Page-level text extractions:
########
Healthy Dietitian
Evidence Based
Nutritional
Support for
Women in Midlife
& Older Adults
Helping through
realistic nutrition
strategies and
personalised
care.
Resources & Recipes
########
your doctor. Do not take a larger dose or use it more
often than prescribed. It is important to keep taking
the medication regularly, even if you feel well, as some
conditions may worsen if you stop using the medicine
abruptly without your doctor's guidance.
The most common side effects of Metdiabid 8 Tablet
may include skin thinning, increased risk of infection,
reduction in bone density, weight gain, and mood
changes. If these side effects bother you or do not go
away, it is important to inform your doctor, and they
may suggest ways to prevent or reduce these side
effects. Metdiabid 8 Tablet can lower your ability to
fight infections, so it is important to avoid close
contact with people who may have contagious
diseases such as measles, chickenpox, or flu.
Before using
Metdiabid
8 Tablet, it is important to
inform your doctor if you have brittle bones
########
= Assignment =
Proceeding from the line containing "effects. Metdiabid 8" through the line containing "8 Tablet, it is important to", transcribe the lines above exactly, both end lines included.

= Reply =
effects. Metdiabid 8 Tablet can lower your ability to
fight infections, so it is important to avoid close
contact with people who may have contagious
diseases such as measles, chickenpox, or flu.
Before using
Metdiabid
8 Tablet, it is important to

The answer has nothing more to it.